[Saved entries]
Start of Block

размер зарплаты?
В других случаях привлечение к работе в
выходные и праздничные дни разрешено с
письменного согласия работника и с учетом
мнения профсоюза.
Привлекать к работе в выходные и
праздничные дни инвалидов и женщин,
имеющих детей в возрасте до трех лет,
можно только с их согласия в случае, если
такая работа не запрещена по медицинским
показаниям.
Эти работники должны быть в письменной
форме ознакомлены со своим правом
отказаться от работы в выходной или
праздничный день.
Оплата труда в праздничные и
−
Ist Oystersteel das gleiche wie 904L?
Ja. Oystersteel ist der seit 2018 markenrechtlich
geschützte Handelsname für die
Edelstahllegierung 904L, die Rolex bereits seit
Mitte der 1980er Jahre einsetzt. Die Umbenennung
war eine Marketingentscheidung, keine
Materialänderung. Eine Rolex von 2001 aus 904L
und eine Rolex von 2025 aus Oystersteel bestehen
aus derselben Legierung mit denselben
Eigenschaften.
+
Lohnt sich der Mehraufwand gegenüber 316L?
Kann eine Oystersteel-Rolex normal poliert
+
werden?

End of Block
Start of Block

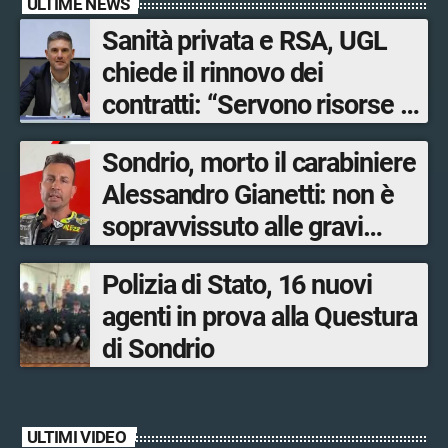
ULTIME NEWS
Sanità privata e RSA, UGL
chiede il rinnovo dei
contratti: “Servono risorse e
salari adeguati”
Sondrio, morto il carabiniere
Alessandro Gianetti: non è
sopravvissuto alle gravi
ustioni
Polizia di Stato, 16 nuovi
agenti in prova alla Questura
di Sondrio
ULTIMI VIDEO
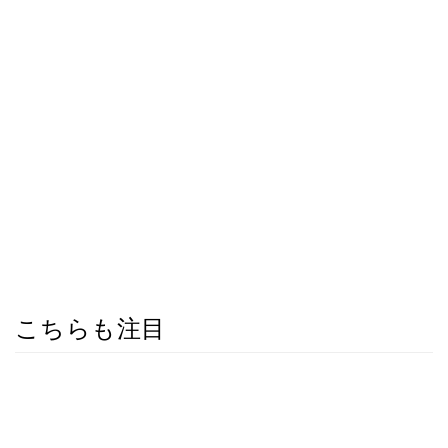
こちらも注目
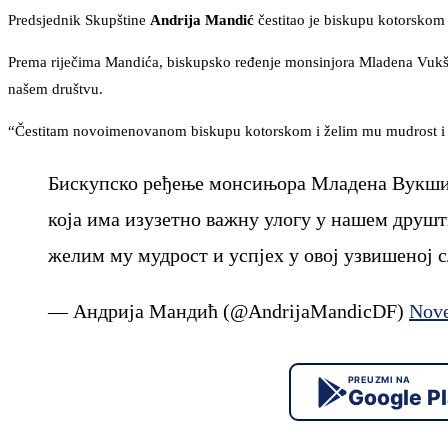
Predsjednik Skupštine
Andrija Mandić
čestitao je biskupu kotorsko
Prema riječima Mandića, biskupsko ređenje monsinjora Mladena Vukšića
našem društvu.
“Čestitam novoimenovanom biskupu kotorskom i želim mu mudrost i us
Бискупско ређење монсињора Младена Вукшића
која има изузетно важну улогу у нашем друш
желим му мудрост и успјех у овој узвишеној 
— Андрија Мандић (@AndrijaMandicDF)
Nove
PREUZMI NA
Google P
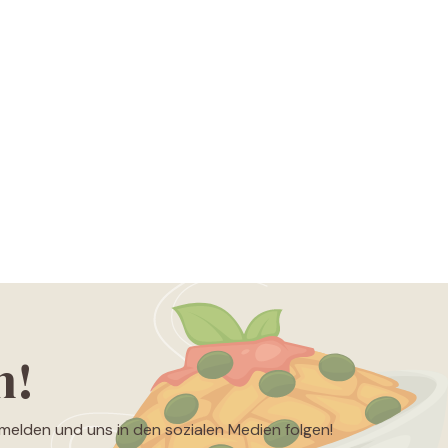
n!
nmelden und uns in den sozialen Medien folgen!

End of Block
Start of Block

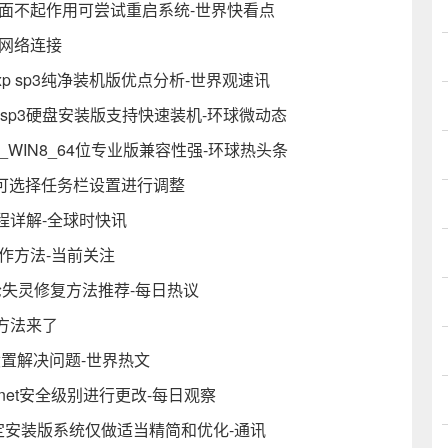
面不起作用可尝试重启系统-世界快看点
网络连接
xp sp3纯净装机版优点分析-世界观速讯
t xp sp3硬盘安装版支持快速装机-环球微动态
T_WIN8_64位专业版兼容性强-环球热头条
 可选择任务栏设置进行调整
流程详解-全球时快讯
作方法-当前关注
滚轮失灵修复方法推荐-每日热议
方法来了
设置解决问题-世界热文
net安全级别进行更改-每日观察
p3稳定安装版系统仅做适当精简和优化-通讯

End of Block

Scan the records above. Return every line with "праздничные" in it.

* _Reply_:
выходные и праздничные дни разрешено с
праздничные дни инвалидов и женщин,
Оплата труда в праздничные и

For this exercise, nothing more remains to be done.